Abstract

Obsessive-compulsive (OC) symptoms are clinically important phenomena in people with schizophrenia. Schizophrenia and obsessive-compulsive disorder (OCD) are considered as neurodevelopmental disorders with dysfunctional frontal subcortical circuitry. In this cross-sectional study, the authors tested the hypothesis that people with schizophrenia with OC symptoms form a subtype with a distinct neurological substrate. Using the Neurological Evaluation Scale (NES), the authors assessed 65 people with ICD-10 criteria for schizophrenia, 21 of whom had OC symptoms, and who were drug-naive or had not received any antipsychotic or anti-obsessive drugs for the previous 3 months. People with schizophrenia and OC symptoms were better educated than those without OC symptoms and differed significantly in proportion to premorbid OC symptoms, but did not differ on measures of psychopathology. Total NES scores and subgroup scores did not differ significantly between people with schizophrenia with or without OC symptoms, but the groups did differ in motor coordination test scores for the left side.
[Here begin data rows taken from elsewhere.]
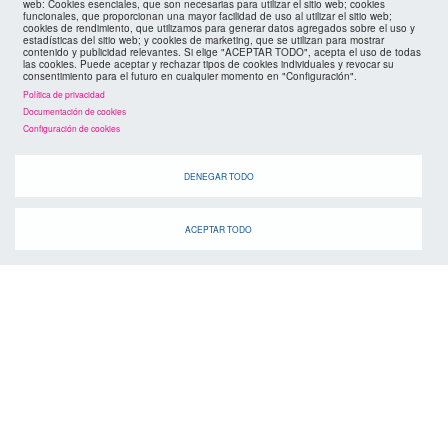
web: Cookies esenciales, que son necesarias para utilizar el sitio web; cookies
funcionales, que proporcionan una mayor facilidad de uso al utilizar el sitio web;
políticas de privacidad
cookies de rendimiento, que utilizamos para generar datos agregados sobre el uso y
FMC
estadísticas del sitio web; y cookies de marketing, que se utilizan para mostrar
contenido y publicidad relevantes. Si elige "ACEPTAR TODO", acepta el uso de todas
las cookies. Puede aceptar y rechazar tipos de cookies individuales y revocar su
cookies
consentimiento para el futuro en cualquier momento en "Configuración".
Política de privacidad
Documentación de cookies
Configuración de cookies
DENEGAR TODO
ACEPTAR TODO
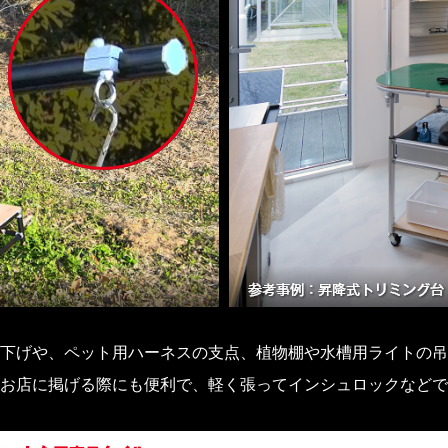
下げや、ペット用ハーネスの支点、植物棚や水槽用ライトの吊
お店に掲げる際にも便利で、軽く張ってインシュロックなどで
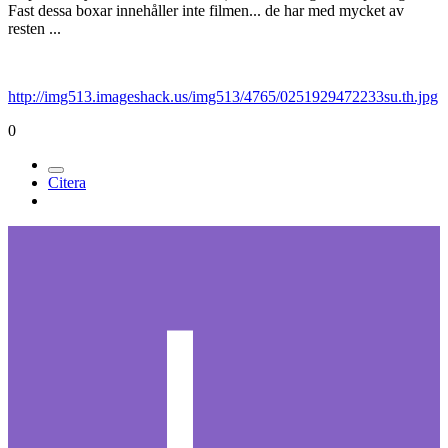
Fast dessa boxar innehåller inte filmen... de har med mycket av
resten ...
http://img513.imageshack.us/img513/4765/0251929472233su.th.jpg
0
Citera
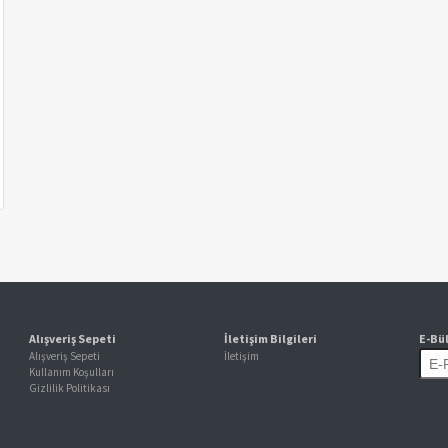
Alışveriş Sepeti
İletişim Bilgileri
E-Bü
Alışveriş Sepeti
İletişim
Kullanım Koşulları
Gizlilik Politikası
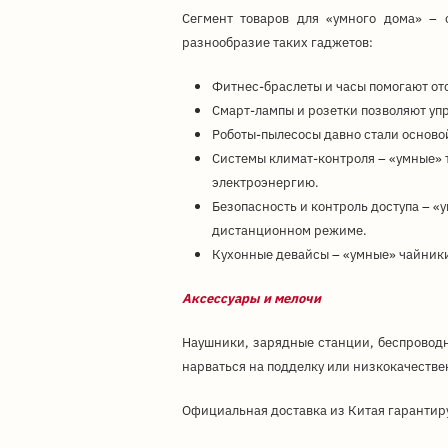
Сегмент товаров для «умного дома» –
разнообразие таких гаджетов:
Фитнес-браслеты и часы помогают от
Смарт-лампы и розетки позволяют уп
Роботы-пылесосы давно стали осново
Системы климат-контроля – «умные» 
электроэнергию.
Безопасность и контроль доступа – 
дистанционном режиме.
Кухонные девайсы – «умные» чайники
Аксессуары и мелочи
Наушники, зарядные станции, беспроводн
нарваться на подделку или низкокачестве
Официальная доставка из Китая гарантир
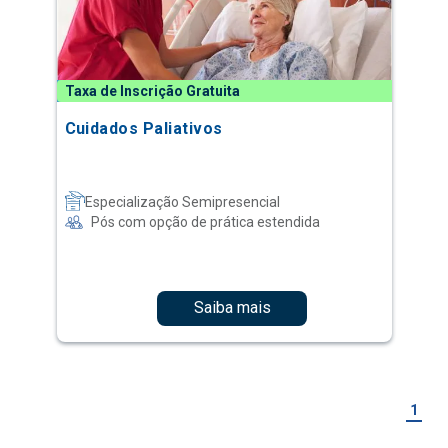
Taxa de Inscrição Gratuita
Cuidados Paliativos
Especialização Semipresencial
Pós com opção de prática estendida
Saiba mais
1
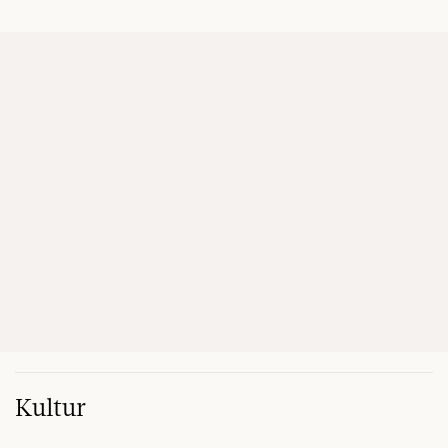
Kultur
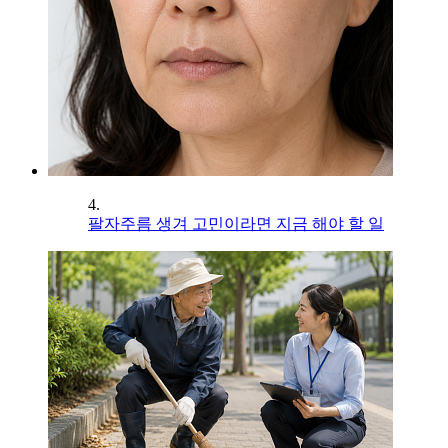
4.
팔자주름 생겨 고민이라면 지금 해야 할 일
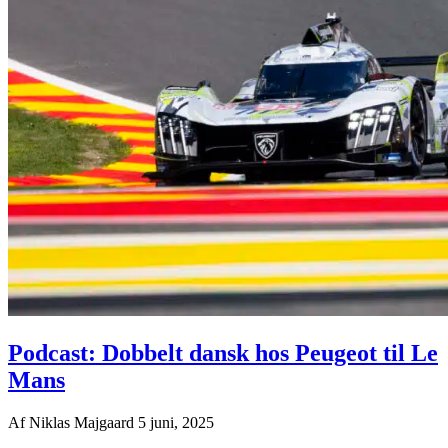
Podcast: Dobbelt dansk hos Peugeot til Le
Mans
Af
Niklas Majgaard
5 juni, 2025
Total NES scores correlated significantly with Positive and Negative Symptom Scales negative symptoms scores in those with OC symptoms but not in those without OC symptoms; this correlation was not observed with Yale-Brown Obsessive-Compulsive Scale scores. These findings, if replicated, suggest that OC symptoms in people with schizophrenia are due to differences in frontocerebellar neurological circuitry from those without OC symptoms, with possible neuro-developmental origins.